**WHAT IS BEING ASKED**
Beginning at the line that contains "Precisa de portaria ou facilities no" and ending at the last line of the entries, write out each line exactly; include nothing outside that span.

[Page-level text extractions]
- - -
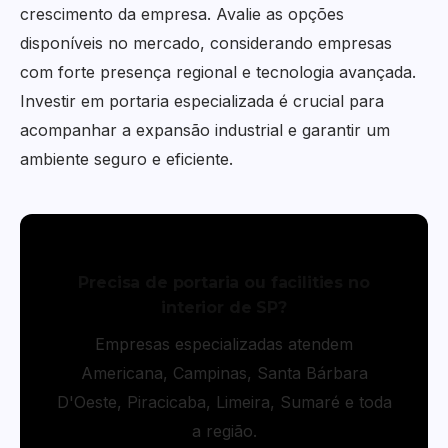
crescimento da empresa. Avalie as opções
disponíveis no mercado, considerando empresas
com forte presença regional e tecnologia avançada.
Investir em portaria especializada é crucial para
acompanhar a expansão industrial e garantir um
ambiente seguro e eficiente.
Precisa de portaria ou facilities no
interior de SP?
Empresas especializadas atendem
Americana, Campinas, Santa Bárbara
D'Oeste, Piracicaba, Limeira, Sumaré e toda
a região.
- - -
**TASK RESPONSE**
Precisa de portaria ou facilities no
interior de SP?
Empresas especializadas atendem
Americana, Campinas, Santa Bárbara
D'Oeste, Piracicaba, Limeira, Sumaré e toda
a região.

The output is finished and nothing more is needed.